In the Query Tool, you need to enter the code whose content you are most interested in on the right-hand side of the query.

  • Quotations enclosing quotations: A ENCLOSES B retrieves all quotations coded with A that contain quotations coded with B.

  • Quotations being enclosed by quotations: A being enclosed by B (WITHIN) retrieves all quotations coded with A that are contained within data segments coded with B.

  • Overlaps (quotation overlapping at start): A OVERLAPS B retrieves all quotations coded with A that overlap quotations coded with B

  • Overlapped by (quotations overlapping at the end): A OVERLAPPED BY B retrieves all quotations coded with A that are overlapped by quotations coded with B.

  • Co-Occurs: Often when interested in the relation between two or more codes, you don't really care whether something overlaps or is overlapped by, or is within or encloses. It this is the case, you simply use the Co-occurs operator.

Co-occur is essentially a short-cut for a combination of the four proximity operators discussed above, plus the operator AND. AND is a Boolean operator, but also finds co-occurrence, namely all coded segments that overlap 100%.

The more general co-occurrence operator is quite useful when working with transcripts. In interviews, people often jump back and forth in time or between contexts, and therefore it often does not make much sense to use the very specific embedding or overlap operators. With other types of data they are however quite useful. Think of video data where it might be important whether action A was already going on before action B started or vice versa. Or if you have coded longer sections in your data like biographical time periods in a person's life and then did some more fine-grained coding within these time periods. Then the WITHIN operator comes in very handy. The same applies when working with pre-coded survey or focus group data. Using WITHIN, you can for instance find all data segments coded with 'topic x' WITHIN 'question 5'; or all data segments coded with 'code A' WITHIN 'speaker unit: Tom'.

Semantic Operators

The operators in this section exploit code-code links that have been previously established by linking codes via drag-and-drop in the Code Manager, or in a network. See Linking Nodes. While Boolean-based queries are extensional and simply enumerate the elements of combined sets (e.g., Love OR Kindness), semantic operators are intentional, as they already capture some meaning expressed in appropriately linked concepts.
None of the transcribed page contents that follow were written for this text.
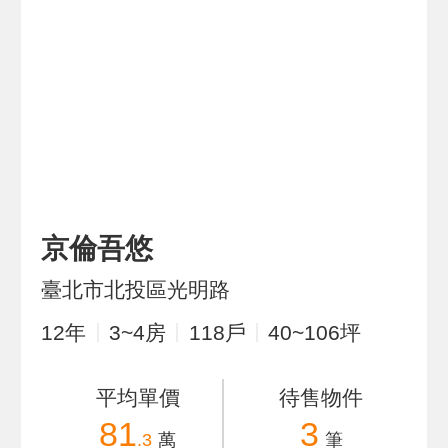
京倫吾悠
臺北市北投區光明路
12
年
3~4
房
118
戶
40~106
坪
平均單價
待售物件
81
3
.3
萬
筆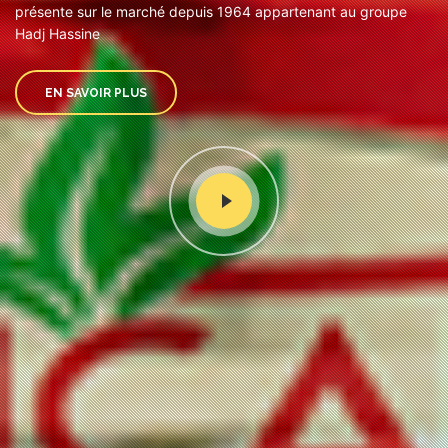
présente sur le marché depuis 1964 appartenant au groupe
Hadj Hassine
EN SAVOIR PLUS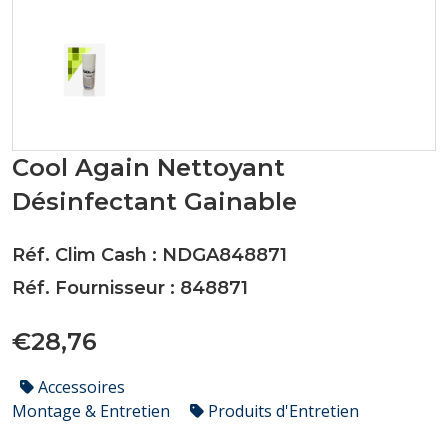
Cool Again Nettoyant
Désinfectant Gainable
Réf. Clim Cash : NDGA848871
Réf. Fournisseur : 848871
€28,76
Accessoires
Montage & Entretien
Produits d'Entretien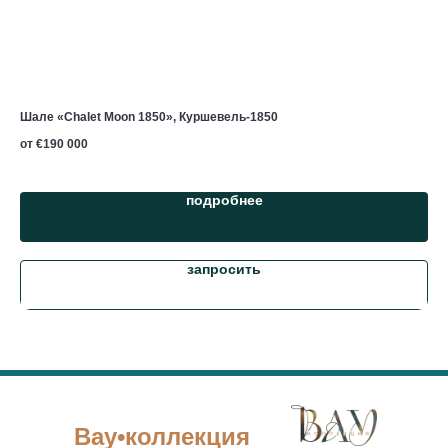
Шале «Chalet Moon 1850», Куршевель-1850
Шал
от €
190 000
от 
подробнее
запросить
Вау•коллекция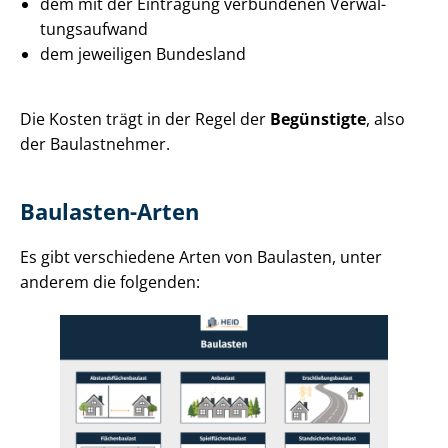
dem mit der Eintragung verbundenen Ver­wal­
tungs­auf­wand
dem jeweiligen Bundesland
Die Kosten trägt in der Regel der
Begünstigte
, also
der Baulastnehmer.
Baulasten-Arten
Es gibt verschiedene Arten von Baulasten, unter
anderem die folgenden: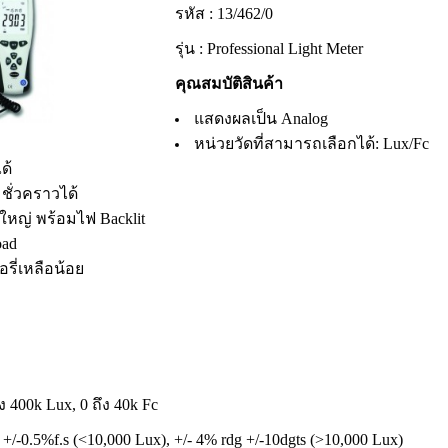
รหัส : 13/462/0
รุ่น :
Professional Light Meter
คุณสมบัติสินค้า
แสดงผลเป็น Analog
หน่วยวัดที่สามารถเลือกได้: Lux/Fc
ด้
 ชั่วคราวได้
หญ่ พร้อมไฟ Backlit
ad
ี่เหลือน้อย
ง 400k Lux, 0 ถึง 40k Fc
/-0.5%f.s (<10,000 Lux), +/- 4% rdg +/-10dgts (>10,000 Lux)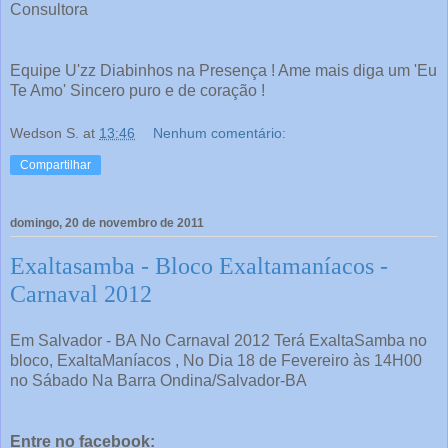
Consultora
Equipe U'zz Diabinhos na Presença ! Ame mais diga um 'Eu
Te Amo' Sincero puro e de coração !
Wedson S.
at
13:46
Nenhum comentário:
Compartilhar
domingo, 20 de novembro de 2011
Exaltasamba - Bloco Exaltamaníacos -
Carnaval 2012
Em Salvador - BA No Carnaval 2012 Terá ExaltaSamba no
bloco, ExaltaManíacos , No Dia 18 de Fevereiro às 14H00
no Sábado Na Barra Ondina/Salvador-BA
Entre no facebook: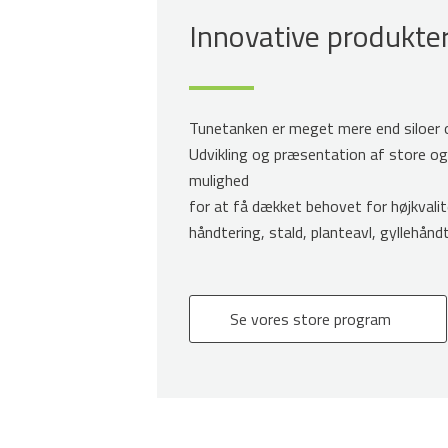
Innovative produkter
Tunetanken er meget mere end siloer 
Udvikling og præsentation af store o
mulighed
for at få dækket behovet for højkvali
håndtering, stald, planteavl, gyllehånd
Se vores store program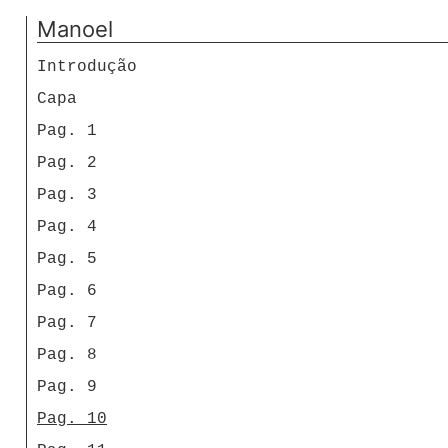
Manoel
Introdução
Capa
Pag. 1
Pag. 2
Pag. 3
Pag. 4
Pag. 5
Pag. 6
Pag. 7
Pag. 8
Pag. 9
Pag. 10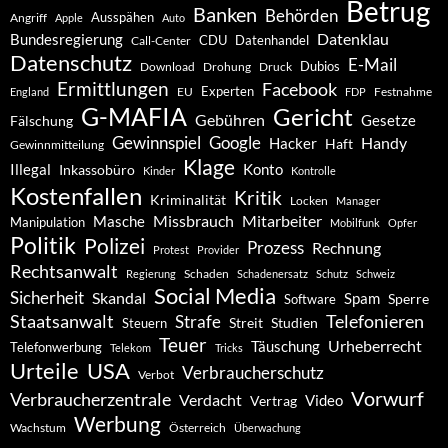
Betrug
Banken
Behörden
Ausspähen
Angriff
Apple
Auto
Datenklau
Bundesregierung
CDU
Datenhandel
Call-Center
Datenschutz
E-Mail
Dubios
Drohung
Download
Druck
Ermittlungen
Facebook
Experten
EU
Festnahme
England
FDP
G-MAFIA
Gericht
Gebühren
Gesetze
Fälschung
Gewinnspiel
Google
Handy
Hacker
Haft
Gewinnmitteilung
Klage
Konto
Illegal
Inkassobüro
Kinder
Kontrolle
Kostenfallen
Kritik
Kriminalität
Locken
Manager
Missbrauch
Mitarbeiter
Masche
Manipulation
Mobilfunk
Opfer
Politik
Polizei
Prozess
Rechnung
Protest
Provider
Rechtsanwalt
Schaden
Regierung
Schadenersatz
Schutz
Schweiz
Social Media
Sicherheit
Skandal
Spam
Software
Sperre
Staatsanwalt
Telefonieren
Strafe
Studien
Steuern
Streit
Teuer
Urheberrecht
Täuschung
Telefonwerbung
Telekom
Tricks
Urteile
USA
Verbraucherschutz
Verbot
Vorwurf
Verbraucherzentrale
Verdacht
Video
Vertrag
Werbung
Wachstum
Österreich
Überwachung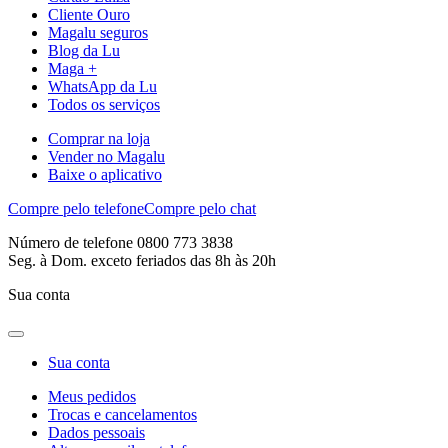
Cliente Ouro
Magalu seguros
Blog da Lu
Maga +
WhatsApp da Lu
Todos os serviços
Comprar na loja
Vender no Magalu
Baixe o aplicativo
Compre pelo telefone
Compre pelo chat
Número de telefone 0800 773 3838
Seg. à Dom. exceto feriados das 8h às 20h
Sua conta
Sua conta
Meus pedidos
Trocas e cancelamentos
Dados pessoais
Only transitive code-code relations are processed when using semantic operators. See About Relations.

  • The UP operator looks at all directly linked codes, and their quotations at higher levels - all parents of a code.

  • The DOWN operator traverses the network from higher to lower concepts, collecting all quotations from any of the sub codes.

  • The SIBLING operator finds all quotations that are connected to the selected code or any other descendants of the same parent code.